Acute spinal cord injury after trauma
Recommended: CT Cervical/Thoracic/Lumbar Spine + MRI Spine within 24-48 hours is the preferred imaging study for acute spinal cord injury after trauma. CT for bony injury; MRI for cord, ligaments, hematoma, herniation.
Recommended study
CT Cervical/Thoracic/Lumbar Spine + MRI Spine within 24-48 hours
CT for bony injury; MRI for cord, ligaments, hematoma, herniation.

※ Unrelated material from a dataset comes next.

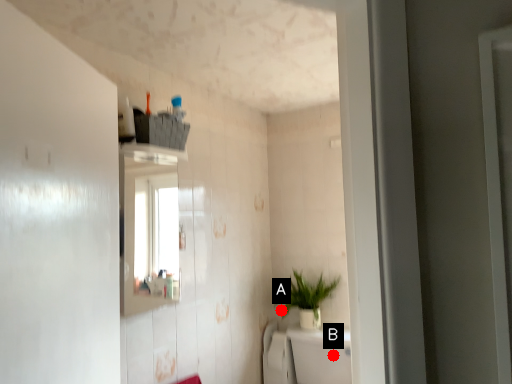 Question: Two points are circled on the image, labeled by A and B beside each circle. Which of the following is the farthest from the observer?

Choices:
 (A) A is further
 (B) B is further

Answer: (A)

Steroid use (high-dose methylprednisolone) is controversial and not standard of care per recent AANS guidance.
If the default doesn't apply
MRI contraindicated
CT
CT Myelogram
IV contrast
Vascular injury concern (cervical penetrating)
CT
Add CTA Neck
IV contrast
Watch-outs
Neurogenic shock
Hypotension + bradycardia after high cord injury — fluids + vasopressors; differentiate from hemorrhagic shock.
Unstable cervical fracture in obtunded patient
Maintain spinal immobilization; do not clear cervical spine clinically — MRI within 48h to exclude ligamentous injury.
Pearls
- ASIA impairment scale (A-E) at admission and follow-up drives prognosis.
- SCIWORA (spinal cord injury without radiographic abnormality) more common in children — MRI is the diagnostic test.
- Spinal shock can mask deficit severity for 24-48 hours; bulbocavernosus reflex return signals end of shock.